Spirituality and Psychology: How they help each other
One of the great beauties of the Catholic Church is the anthropology she professes and defends: the human person, made in the image and likeness of God, possesses an inherent dignity and infinite value. And further, that the human person is made up of both body and soul. We are physical and spiritual beings who also possess an intellect and will, have infinite desire, a deep need for relationship, and can feel many emotions. And this is always true, all the time!
While this robust anthropology serves as a north star in navigating our humanity, it does not mean that understanding ourselves is always so simple.
Fr. Robert Presutti, L.C., former director of the Spiritual Direction Certificate Program at Divine Mercy University, spoke on this question in a SDC webinar, “Spirituality and Psychology: How They Help Each Other.” Fr. Presutti specifically unpacked how the spiritual and psychological aspects of ourselves, though distinct, have a deep relationship. In fact, there are unique benefits of incorporating the psychological sciences into the study of spiritual direction.
Here are some highlights from his talk:
1. What is spirituality?
Fr. Presutti began with offering clear definitions for spirituality and psychology. He defined the spiritual with recalling St. Augustine’s famous line, “You have made us for yourself, O Lord, and our heart is restless until it rests in you.” Fr. Presutti described spirituality as our human need for an Ultimate Meaning, our “built-in” longing for the Transcendent, and our deep need for union with the Living God. This need is written in every human person. We desire something greater than ourselves, something, rather, Someone, beyond our humanity. Fr. Presutti highlighted this restless desire for God and our search for Him as a fitting definition of spirituality. And within the Catholic Christian framework, spirituality is the encounter with the Triune God through Christ Jesus. It is a dynamic, ongoing conversion process in which one’s soul, with the help of grace, grows toward the Lord. As a result of this relationship, we grow in the virtues of faith, hope, and love.
2. What is psychology?
According to Fr. Presutti, psychology is a broad term that can mean many things: how does the human mind work? What is human development? Drawing from the ancients, early Christian writers, and important Christian thinkers such as St. Thomas Aquinas, we have a classical Christian psychology. Then, add to these the observational sciences and empirical method of modern thinkers, and we have a more systematic study of the human mind, emotions, and behavior, rooted in a Catholic anthropology. Fr. Presutti did warn, however, that while modern thinkers have contributed greatly to the study of psychology, one must make distinctions between the good science provided by moderns and the philosophical baggage they have often brought with it. Modern psychology provides statistical information in helping identifying patterns of human behavior, but can carry with it a reductive view of the human person that does not acknowledge or plays down our being made for the transcendent.

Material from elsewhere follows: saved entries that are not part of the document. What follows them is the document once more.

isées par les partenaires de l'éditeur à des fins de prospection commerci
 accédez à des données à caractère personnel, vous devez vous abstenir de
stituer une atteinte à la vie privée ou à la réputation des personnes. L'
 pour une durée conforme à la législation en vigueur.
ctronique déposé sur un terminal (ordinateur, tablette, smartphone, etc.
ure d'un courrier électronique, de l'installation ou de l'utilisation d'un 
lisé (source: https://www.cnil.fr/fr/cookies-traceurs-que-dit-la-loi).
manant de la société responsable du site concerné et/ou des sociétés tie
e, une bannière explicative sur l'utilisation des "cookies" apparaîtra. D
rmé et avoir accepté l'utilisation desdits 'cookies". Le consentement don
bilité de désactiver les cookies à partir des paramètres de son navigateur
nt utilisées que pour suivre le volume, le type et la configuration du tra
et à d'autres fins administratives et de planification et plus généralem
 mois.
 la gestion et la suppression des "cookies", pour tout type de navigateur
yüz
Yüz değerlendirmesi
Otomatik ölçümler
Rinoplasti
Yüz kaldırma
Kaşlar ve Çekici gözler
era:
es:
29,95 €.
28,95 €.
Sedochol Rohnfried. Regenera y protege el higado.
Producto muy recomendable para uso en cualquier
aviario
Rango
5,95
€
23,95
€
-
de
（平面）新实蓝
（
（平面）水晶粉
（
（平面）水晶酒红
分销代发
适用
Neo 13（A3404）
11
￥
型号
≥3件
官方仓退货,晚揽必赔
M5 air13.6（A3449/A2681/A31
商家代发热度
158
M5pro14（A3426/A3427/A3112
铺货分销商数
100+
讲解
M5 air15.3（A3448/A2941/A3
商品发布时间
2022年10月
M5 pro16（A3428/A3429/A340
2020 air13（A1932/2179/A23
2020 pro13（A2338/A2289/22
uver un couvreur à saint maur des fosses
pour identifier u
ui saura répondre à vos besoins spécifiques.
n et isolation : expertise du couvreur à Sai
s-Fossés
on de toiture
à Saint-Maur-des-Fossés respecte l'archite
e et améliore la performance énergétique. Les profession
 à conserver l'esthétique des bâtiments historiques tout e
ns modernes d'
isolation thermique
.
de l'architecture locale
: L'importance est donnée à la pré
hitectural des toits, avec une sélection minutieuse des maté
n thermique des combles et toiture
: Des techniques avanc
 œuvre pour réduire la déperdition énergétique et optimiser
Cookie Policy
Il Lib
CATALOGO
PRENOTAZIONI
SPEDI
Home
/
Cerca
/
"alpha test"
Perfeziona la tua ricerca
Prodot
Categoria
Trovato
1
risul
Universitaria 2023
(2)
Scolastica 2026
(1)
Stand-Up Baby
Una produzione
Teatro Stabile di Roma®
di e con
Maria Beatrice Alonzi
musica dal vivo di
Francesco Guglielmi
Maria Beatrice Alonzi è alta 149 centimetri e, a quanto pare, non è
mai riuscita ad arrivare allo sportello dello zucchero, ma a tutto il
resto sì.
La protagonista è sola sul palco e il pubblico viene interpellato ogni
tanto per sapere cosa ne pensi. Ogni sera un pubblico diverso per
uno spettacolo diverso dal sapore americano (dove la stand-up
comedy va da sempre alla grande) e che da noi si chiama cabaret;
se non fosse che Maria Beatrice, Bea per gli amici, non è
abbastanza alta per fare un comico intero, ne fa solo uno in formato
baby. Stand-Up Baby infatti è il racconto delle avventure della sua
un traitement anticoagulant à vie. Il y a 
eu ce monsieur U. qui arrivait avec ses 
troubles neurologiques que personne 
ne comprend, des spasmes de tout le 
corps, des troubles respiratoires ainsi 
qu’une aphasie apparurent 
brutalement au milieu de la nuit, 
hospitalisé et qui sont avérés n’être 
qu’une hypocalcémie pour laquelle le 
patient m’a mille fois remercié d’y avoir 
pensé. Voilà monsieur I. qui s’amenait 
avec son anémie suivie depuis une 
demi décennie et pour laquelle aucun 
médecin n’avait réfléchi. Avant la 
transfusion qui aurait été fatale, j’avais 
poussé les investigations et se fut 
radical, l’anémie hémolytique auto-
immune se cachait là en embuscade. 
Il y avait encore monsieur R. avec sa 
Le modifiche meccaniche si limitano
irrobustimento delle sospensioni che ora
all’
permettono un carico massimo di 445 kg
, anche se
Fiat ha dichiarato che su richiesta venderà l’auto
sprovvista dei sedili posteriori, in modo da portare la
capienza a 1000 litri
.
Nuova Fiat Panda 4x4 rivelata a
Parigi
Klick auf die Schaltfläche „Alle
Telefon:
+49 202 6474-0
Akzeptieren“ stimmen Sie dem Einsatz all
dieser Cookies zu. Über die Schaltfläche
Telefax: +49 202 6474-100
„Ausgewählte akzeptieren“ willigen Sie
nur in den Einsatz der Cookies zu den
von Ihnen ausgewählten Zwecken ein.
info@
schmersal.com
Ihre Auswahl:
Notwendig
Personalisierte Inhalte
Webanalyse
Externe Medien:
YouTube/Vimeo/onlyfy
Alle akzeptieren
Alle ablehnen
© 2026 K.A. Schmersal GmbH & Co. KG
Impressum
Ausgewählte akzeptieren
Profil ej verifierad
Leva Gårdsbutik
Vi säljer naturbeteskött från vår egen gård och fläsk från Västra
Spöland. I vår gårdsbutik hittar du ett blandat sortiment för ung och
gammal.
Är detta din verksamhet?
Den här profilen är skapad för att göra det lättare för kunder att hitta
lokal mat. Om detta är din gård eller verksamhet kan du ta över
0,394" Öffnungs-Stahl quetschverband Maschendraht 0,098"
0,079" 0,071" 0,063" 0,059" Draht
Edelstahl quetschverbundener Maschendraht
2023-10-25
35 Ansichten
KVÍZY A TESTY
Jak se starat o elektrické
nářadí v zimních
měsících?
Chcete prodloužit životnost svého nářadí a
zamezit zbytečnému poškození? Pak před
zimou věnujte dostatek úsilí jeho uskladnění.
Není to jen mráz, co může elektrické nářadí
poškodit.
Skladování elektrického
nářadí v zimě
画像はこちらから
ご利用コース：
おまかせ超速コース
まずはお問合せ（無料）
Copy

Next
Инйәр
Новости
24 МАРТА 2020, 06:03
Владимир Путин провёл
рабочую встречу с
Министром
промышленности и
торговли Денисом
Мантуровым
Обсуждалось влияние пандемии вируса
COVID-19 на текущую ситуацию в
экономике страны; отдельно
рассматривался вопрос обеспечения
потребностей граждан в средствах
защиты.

3. The relationship between the spirituality & psychology
That being said, it is important to acknowledge the ways in which spirituality and psychology can and are meant to complement one another. Fr. Presutti explained that St. John Paul II captured the essence of this complementarity when speaking to the Tribunal of the Roman Rota in 1995:
“Only a Christian anthropology, enriched by the contribution of indisputable scientific data, including that of modern psychology and psychiatry, can offer a complete and thus realistic vision of humans.”
Address to the Tribunal of the Roman Rota, 10 Feb 1995
Fr. Presutti unpacked this further by comparing this complementarity to that of St. John Paul II’s explanation of the relationship between faith and reason in his encyclical, Fides et Ratio. In essence, faith and reason are both modes in which we come to know truth. In this case, spirituality and psychology are both modes in which we come to understand our humanity more deeply, a humanity with a telos, or God-given purpose.
4. How does this apply to spiritual direction?
With a proper understanding of this relationship, a spiritual director can have a better sense of human development, what is normal and what is not, and how we experience ourselves and relationships as a result. This can help a director understand more deeply what is going on in a directee’s life and the relational dynamic between the director and directee. More concretely, there are solid human relating skills which the human sciences have studied and developed that a director can bring into spiritual direction to make it more fruitful. For example, good listening skills and learning to help a directee slow down to become more aware of Lord’s voice in the depths of the heart are ways in which the human relating skills can help spiritual direction. As a result, spiritual direction becomes more of a deep listening to the directee and the way in which the Holy Spirit is working in his or her life drawing out their identity in Christ and their mission in life.
With the spiritual and psychological as both integral elements of our humanity, it is important to understand the ways in which they are distinct and yet beautifully complement one another.